Saved entries:
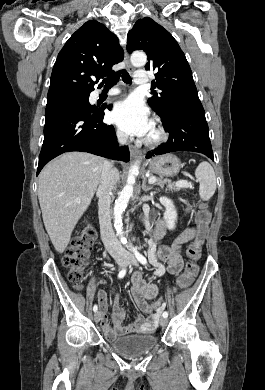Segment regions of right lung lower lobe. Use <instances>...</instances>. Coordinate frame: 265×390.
<instances>
[{
    "instance_id": "1",
    "label": "right lung lower lobe",
    "mask_w": 265,
    "mask_h": 390,
    "mask_svg": "<svg viewBox=\"0 0 265 390\" xmlns=\"http://www.w3.org/2000/svg\"><path fill=\"white\" fill-rule=\"evenodd\" d=\"M75 103L46 106L44 141L37 175L44 165L66 151H83L128 162V147H118L114 127L103 123L104 109Z\"/></svg>"
}]
</instances>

__Task__. Take the entries above and restate them word for word, minus their images.

__Response to the task__.
Segment regions of right lung lower lobe. Use <instances>...</instances>. Coordinate frame: 265×390.
<instances>
[{
    "instance_id": "1",
    "label": "right lung lower lobe",
    "mask_w": 265,
    "mask_h": 390,
    "mask_svg": "<svg viewBox=\"0 0 265 390\" xmlns=\"http://www.w3.org/2000/svg\"><path fill=\"white\" fill-rule=\"evenodd\" d=\"M75 103L46 106L44 141L37 175L44 165L66 151H83L128 162V147H118L114 127L103 123L104 109Z\"/></svg>"
}]
</instances>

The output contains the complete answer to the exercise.